> [Excerpted records]
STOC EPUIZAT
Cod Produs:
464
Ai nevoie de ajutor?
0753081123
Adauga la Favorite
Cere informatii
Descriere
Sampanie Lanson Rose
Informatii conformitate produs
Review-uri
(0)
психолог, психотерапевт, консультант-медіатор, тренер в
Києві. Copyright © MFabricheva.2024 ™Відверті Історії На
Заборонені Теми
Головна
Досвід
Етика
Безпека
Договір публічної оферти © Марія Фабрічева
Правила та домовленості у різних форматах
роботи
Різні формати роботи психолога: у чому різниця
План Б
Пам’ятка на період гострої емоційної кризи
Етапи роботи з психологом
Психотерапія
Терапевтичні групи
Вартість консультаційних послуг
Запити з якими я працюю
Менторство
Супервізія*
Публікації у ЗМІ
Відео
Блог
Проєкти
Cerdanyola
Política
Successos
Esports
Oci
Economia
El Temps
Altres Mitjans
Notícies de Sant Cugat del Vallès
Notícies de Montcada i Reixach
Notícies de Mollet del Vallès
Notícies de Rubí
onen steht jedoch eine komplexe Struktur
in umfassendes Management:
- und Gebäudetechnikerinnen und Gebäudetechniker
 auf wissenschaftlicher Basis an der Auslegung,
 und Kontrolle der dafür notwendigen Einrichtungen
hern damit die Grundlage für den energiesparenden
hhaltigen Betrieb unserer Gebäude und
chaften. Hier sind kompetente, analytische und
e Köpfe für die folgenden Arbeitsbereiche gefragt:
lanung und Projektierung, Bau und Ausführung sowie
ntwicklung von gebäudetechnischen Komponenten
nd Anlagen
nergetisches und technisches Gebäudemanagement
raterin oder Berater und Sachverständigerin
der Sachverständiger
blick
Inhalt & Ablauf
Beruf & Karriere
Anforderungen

> [Requirement] Quote the entire listing above exactly.

> [Result for this exercise]
STOC EPUIZAT
Cod Produs:
464
Ai nevoie de ajutor?
0753081123
Adauga la Favorite
Cere informatii
Descriere
Sampanie Lanson Rose
Informatii conformitate produs
Review-uri
(0)
психолог, психотерапевт, консультант-медіатор, тренер в
Києві. Copyright © MFabricheva.2024 ™Відверті Історії На
Заборонені Теми
Головна
Досвід
Етика
Безпека
Договір публічної оферти © Марія Фабрічева
Правила та домовленості у різних форматах
роботи
Різні формати роботи психолога: у чому різниця
План Б
Пам’ятка на період гострої емоційної кризи
Етапи роботи з психологом
Психотерапія
Терапевтичні групи
Вартість консультаційних послуг
Запити з якими я працюю
Менторство
Супервізія*
Публікації у ЗМІ
Відео
Блог
Проєкти
Cerdanyola
Política
Successos
Esports
Oci
Economia
El Temps
Altres Mitjans
Notícies de Sant Cugat del Vallès
Notícies de Montcada i Reixach
Notícies de Mollet del Vallès
Notícies de Rubí
onen steht jedoch eine komplexe Struktur
in umfassendes Management:
- und Gebäudetechnikerinnen und Gebäudetechniker
 auf wissenschaftlicher Basis an der Auslegung,
 und Kontrolle der dafür notwendigen Einrichtungen
hern damit die Grundlage für den energiesparenden
hhaltigen Betrieb unserer Gebäude und
chaften. Hier sind kompetente, analytische und
e Köpfe für die folgenden Arbeitsbereiche gefragt:
lanung und Projektierung, Bau und Ausführung sowie
ntwicklung von gebäudetechnischen Komponenten
nd Anlagen
nergetisches und technisches Gebäudemanagement
raterin oder Berater und Sachverständigerin
der Sachverständiger
blick
Inhalt & Ablauf
Beruf & Karriere
Anforderungen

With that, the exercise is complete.